INPUT:
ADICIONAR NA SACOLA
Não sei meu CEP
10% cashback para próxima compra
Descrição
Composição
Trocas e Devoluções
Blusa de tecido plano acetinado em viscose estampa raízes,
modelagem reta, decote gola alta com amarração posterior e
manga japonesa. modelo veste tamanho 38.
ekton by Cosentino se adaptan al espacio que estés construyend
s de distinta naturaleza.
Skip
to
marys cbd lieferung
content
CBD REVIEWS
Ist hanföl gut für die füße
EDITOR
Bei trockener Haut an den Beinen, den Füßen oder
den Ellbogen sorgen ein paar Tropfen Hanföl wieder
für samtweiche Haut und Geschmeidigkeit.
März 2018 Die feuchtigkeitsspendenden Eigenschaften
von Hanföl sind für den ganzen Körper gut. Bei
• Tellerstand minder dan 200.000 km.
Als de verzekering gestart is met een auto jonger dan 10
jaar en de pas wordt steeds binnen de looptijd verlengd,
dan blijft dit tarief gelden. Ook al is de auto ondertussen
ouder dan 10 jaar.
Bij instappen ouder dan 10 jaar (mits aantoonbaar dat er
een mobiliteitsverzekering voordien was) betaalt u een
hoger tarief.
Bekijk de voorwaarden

* * *

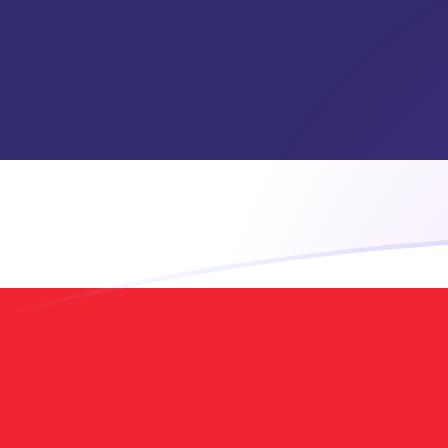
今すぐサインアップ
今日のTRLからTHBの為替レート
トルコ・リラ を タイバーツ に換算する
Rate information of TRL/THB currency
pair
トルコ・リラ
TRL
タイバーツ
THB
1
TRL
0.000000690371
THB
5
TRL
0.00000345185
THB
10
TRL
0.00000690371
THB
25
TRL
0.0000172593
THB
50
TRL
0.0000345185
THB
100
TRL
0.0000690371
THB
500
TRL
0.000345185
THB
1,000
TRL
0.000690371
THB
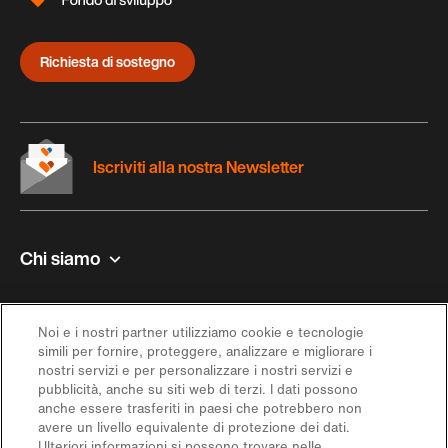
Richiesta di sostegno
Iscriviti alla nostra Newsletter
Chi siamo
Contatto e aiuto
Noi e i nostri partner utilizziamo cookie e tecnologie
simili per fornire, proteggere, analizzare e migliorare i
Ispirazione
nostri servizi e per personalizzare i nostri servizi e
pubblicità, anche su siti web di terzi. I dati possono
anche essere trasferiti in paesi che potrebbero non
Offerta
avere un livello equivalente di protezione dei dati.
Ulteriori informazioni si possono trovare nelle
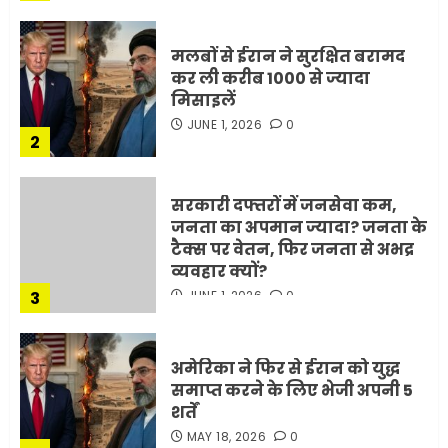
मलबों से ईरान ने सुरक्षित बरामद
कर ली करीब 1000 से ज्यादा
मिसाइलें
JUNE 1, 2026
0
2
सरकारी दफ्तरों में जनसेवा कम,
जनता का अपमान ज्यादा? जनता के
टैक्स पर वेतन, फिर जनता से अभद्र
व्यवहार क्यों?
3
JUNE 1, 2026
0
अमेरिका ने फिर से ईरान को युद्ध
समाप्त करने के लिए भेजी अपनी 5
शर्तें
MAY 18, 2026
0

TASK DESCRIPTION:
Within the entries above, find the string "Haut" and return each line that holds it.

RESULT OF THE EXERCISE:
Bei trockener Haut an den Beinen, den Füßen oder
für samtweiche Haut und Geschmeidigkeit.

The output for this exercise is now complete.